> What is expected:
Print every entry, word for word, and skip the images.

> Given information:
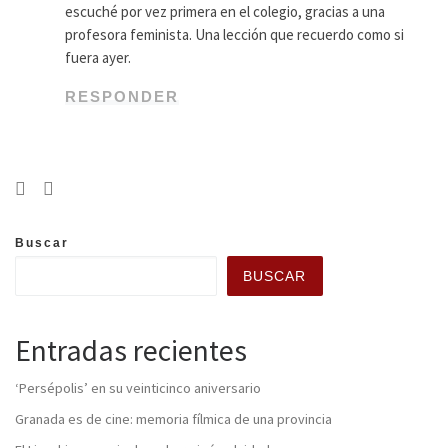
escuché por vez primera en el colegio, gracias a una
profesora feminista. Una lección que recuerdo como si
fuera ayer.
RESPONDER
Buscar
BUSCAR
Entradas recientes
‘Persépolis’ en su veinticinco aniversario
Granada es de cine: memoria fílmica de una provincia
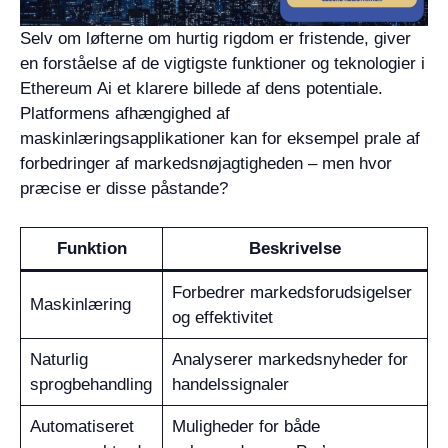
Selv om løfterne om hurtig rigdom er fristende, giver
en forståelse af de vigtigste funktioner og teknologier i
Ethereum Ai et klarere billede af dens potentiale.
Platformens afhængighed af
maskinlæringsapplikationer kan for eksempel prale af
forbedringer af markedsnøjagtigheden – men hvor
præcise er disse påstande?
Funktion
Beskrivelse
Forbedrer markedsforudsigelser
Maskinlæring
og effektivitet
Naturlig
Analyserer markedsnyheder for
sprogbehandling
handelssignaler
Automatiseret
Muligheder for både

> Answer area:
escuché por vez primera en el colegio, gracias a una
profesora feminista. Una lección que recuerdo como si
fuera ayer.
RESPONDER
Buscar
BUSCAR
Entradas recientes
‘Persépolis’ en su veinticinco aniversario
Granada es de cine: memoria fílmica de una provincia
Selv om løfterne om hurtig rigdom er fristende, giver
en forståelse af de vigtigste funktioner og teknologier i
Ethereum Ai et klarere billede af dens potentiale.
Platformens afhængighed af
maskinlæringsapplikationer kan for eksempel prale af
forbedringer af markedsnøjagtigheden – men hvor
præcise er disse påstande?
Funktion
Beskrivelse
Forbedrer markedsforudsigelser
Maskinlæring
og effektivitet
Naturlig
Analyserer markedsnyheder for
sprogbehandling
handelssignaler
Automatiseret
Muligheder for både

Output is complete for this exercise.